TASK –
Bring together all lines of the material below that contain the string "Zubehör".

SOURCE RECORDS –
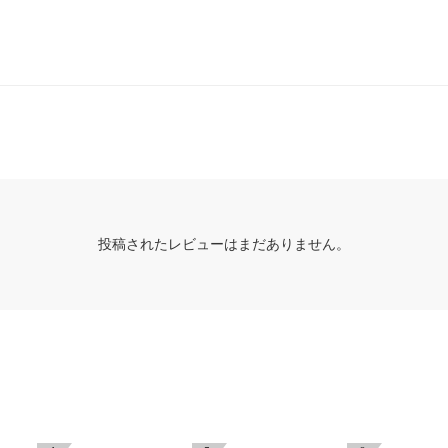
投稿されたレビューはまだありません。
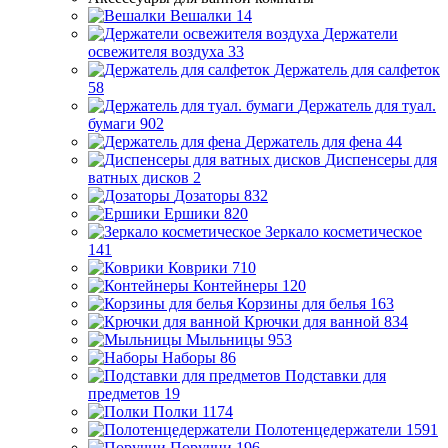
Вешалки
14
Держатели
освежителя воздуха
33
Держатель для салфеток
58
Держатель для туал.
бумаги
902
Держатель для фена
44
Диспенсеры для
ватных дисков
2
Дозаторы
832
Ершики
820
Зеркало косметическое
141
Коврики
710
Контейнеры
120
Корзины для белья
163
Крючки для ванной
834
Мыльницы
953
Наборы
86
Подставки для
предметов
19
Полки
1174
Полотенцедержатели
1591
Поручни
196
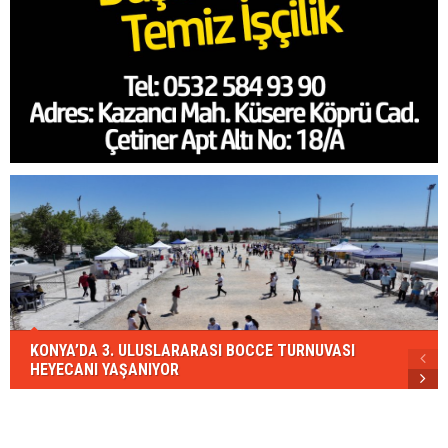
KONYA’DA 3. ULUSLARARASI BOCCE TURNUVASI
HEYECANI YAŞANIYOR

==

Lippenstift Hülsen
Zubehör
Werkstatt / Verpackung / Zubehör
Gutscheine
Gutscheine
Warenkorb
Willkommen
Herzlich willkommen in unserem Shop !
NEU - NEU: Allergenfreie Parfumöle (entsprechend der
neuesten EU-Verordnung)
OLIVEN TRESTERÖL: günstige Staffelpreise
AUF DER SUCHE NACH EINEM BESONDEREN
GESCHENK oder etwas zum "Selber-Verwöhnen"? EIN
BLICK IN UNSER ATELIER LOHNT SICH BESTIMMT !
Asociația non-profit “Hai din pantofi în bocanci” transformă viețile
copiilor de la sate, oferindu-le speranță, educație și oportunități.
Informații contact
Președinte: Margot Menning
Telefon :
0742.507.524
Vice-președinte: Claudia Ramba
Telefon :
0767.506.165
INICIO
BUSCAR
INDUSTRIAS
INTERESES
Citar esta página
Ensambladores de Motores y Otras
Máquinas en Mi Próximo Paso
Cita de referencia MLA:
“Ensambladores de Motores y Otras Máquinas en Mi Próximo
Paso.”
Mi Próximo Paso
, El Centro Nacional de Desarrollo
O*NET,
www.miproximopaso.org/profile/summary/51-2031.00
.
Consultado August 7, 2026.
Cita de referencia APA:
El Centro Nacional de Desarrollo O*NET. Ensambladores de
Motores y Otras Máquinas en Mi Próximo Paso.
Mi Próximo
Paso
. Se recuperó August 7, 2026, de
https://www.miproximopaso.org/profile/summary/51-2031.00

RESULT FOR THIS EXERCISE –
Zubehör
Werkstatt / Verpackung / Zubehör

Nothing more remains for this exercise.